10. What is a poet? What is resistance? Are these questions easily answered? What is the poet Mark McCain in the first story, “Pardon Edward Snowden,” resisting? How did you feel about Bob Dylan winning the Nobel Prize in Literature?

11. Discuss humor throughout the collection.

12. The title of the collection, Good Trouble, comes from “The Poltroon Husband,” where the husband talks about protesting and quotes Congressman John Lewis. Lewis said, “You have a moral obligation, a mission, and a mandate, to speak up, speak out, and get in good trouble. You can do it. You must do it. Not just for yourselves but for generations yet unborn.” Discuss this quote. How does “good trouble” connect to this story and to the collection as a whole?

13. Is the husband in “Poltroon Husband” a coward? Why or why not?

14. “The question of how to act is something that is keeping many of us awake at night.” Joseph O’Neill said this in a Q&A with The New Yorker magazine. Discuss how this quote relates to the stories in this collection and also how this applies to your life. Are you questioning how to live in this day and age? Why or why not? Can you tie this into “good trouble”?

15. How and why is the narrator of “The Referees” totally ignorant of others’ views of him? Is it something about him? Or is it a fault of NYC life and real estate and how we interact with others in urban settings?

16. Why does Jack Bail stop coming to visit his old teacher in “The Trusted Traveler”? What is different about his final visit from his previous visits?

17. In “The Death of Billy Joel,” Tom, even though he is turning forty, “believes that there must be some common knowledge that has been withheld from him, some widely yet selectively disseminated confidence, some trick of living that he . . . has not yet grasped” (p. 76). Why does Tom feel this? Why is he jealous of other men?

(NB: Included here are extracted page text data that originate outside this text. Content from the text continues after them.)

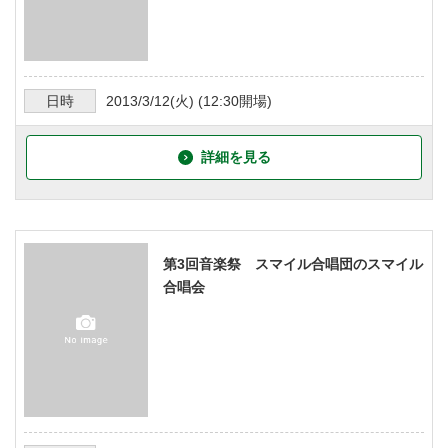
日時
2013/3/12
(火) (
12:30
開場)
詳細を見る
第3回音楽祭 スマイル合唱団のスマイル
合唱会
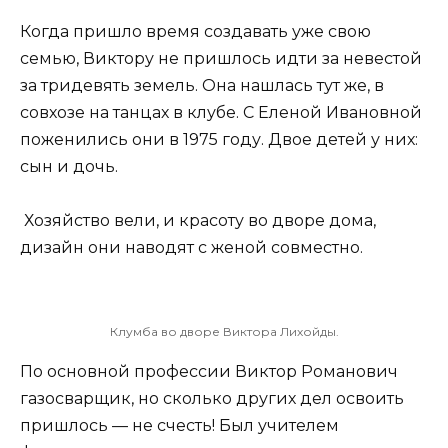
Когда пришло время создавать уже свою
семью, Виктору не пришлось идти за невестой
за тридевять земель. Она нашлась тут же, в
совхозе на танцах в клубе. С Еленой Ивановной
поженились они в 1975 году. Двое детей у них:
сын и дочь.
Хозяйство вели, и красоту во дворе дома,
дизайн они наводят с женой совместно.
Клумба во дворе Виктора Лихойды.
По основной профессии Виктор Романович
газосварщик, но сколько других дел освоить
пришлось — не счесть! Был учителем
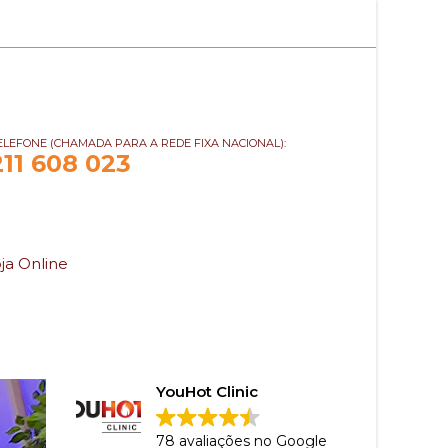
ELEFONE (CHAMADA PARA A REDE FIXA NACIONAL):
211 608 023
ja Online
YouHot Clinic
78 avaliações no Google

18. Discuss the husband-wife relationships in the stories. Which story do you think has the healthiest marital relationship and why?

19. Why is Robert of “Goose” threatened, “menaced by light-flashing cars” (p. 119) speeding past him? What do the fast cars represent?

20. Robert is “conscious of the grass under his feet” (page 130). How does the natural world seep into these stories?

21. Discuss the theme of violence and forgiveness in “The Sinking of the Houston.” Why does the narrator change his mind about what he wants to do about his son’s mugger?

22. How does “The Mustache in 2010” poke fun at mores and lifestyles and facial hairstyles of life right now? What is the “social catastrophe and mortification” (p. 140) that occurs? Do you sympathize with Viv?

23. How alone we are!” (p.103) is a line from “Ponchos.” How does each of the stories touch on this loneliness to some extent?